Augmentation du prix d’accès à la fibre de SFR pour les opérateurs en zone AMII : Bouygues Telecom attaque, l’Arcep est sur le coup

Augmentation du prix d’accès à la fibre de SFR pour les opérateurs en zone AMII : Bouygues Telecom attaque, l’Arcep est sur le coup

Le 1er février dernier, SFR a revu à la hausse ses tarifs de gros facturés aux opérateurs pour se raccorder à son réseau fibre en zone moyennement dense. De quoi faire grincer des dents Orange, Free, SFR et Bouygues. Ce dernier a demandé un arbitrage auprès de l’Arcep. Le régulateur est lui aussi remonté.

Le torchon brûle toujours entre SFR et ses rivaux. Face au choix de l’opérateur au carré rouge de revoir à la hausse pour les opérateurs ses prix d’accès à son propre réseau FTTH en zone AMII, Bouygues Telecom a déposé une demande de règlement de différend à l’Arcep, révèle La Tribune. Cela concernerait 641 communes, soit 2,5 millions de locaux.

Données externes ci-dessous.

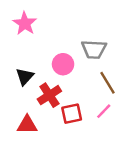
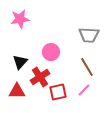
pink star: (25, 23) -> (20, 19), turned 30
gray trapezoid: (94, 49) -> (89, 35), moved
red triangle: (27, 125) -> (17, 91), moved

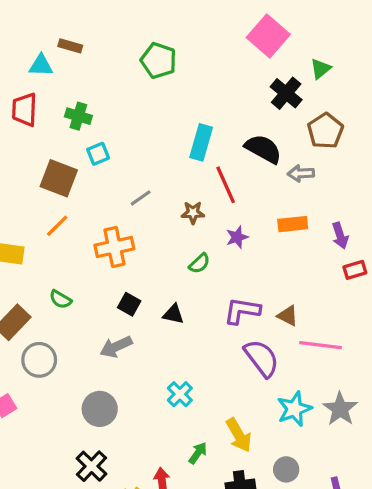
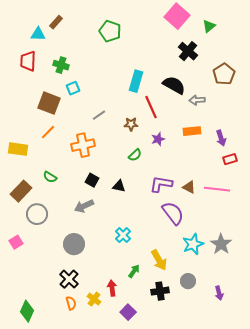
brown rectangle: (70, 46) -> (56, 22), turned -64
green triangle: (321, 69) -> (209, 26), moved
brown pentagon: (325, 131) -> (224, 74), moved
pink line: (321, 345) -> (217, 189), moved

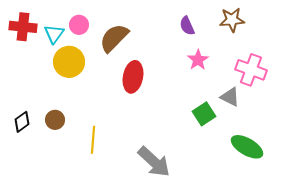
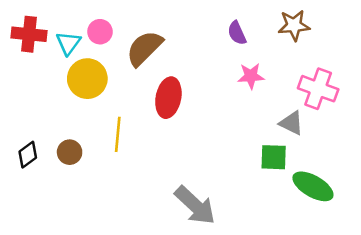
pink star: (198, 60) -> (251, 76), turned 30
green square: (204, 114) -> (274, 157), moved, turned 35
yellow line: (93, 140) -> (118, 134), moved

Depuis le 1er février, le tarif de “cofinancement” pour les opérateurs ayant décidé de se raccorder au réseau de SFR dans cette zone a en effet augmenté. Pour une tranche de 5 % des logements dans une zone concernée et fibrée par la filiale d’Altice, le prix est passé de 5,32 à 5,90€. Dans le même temps, le prix de location d’une ligne à l’unité a grimpé de 16,40 à 16,73 euros par mois, soit une augmentation de 2%. A titre de comparaison, Orange demande respectivement 5,48€ et 13,20€. A contrario de Free, Bouygues ne co-investit pas avec SFR en zones moyennes denses, il a seulement recours à la location de lignes à l’unité, explique un connaisseur du secteur.

L’Arcep ne laissera pas “de passager clandestin dans le système”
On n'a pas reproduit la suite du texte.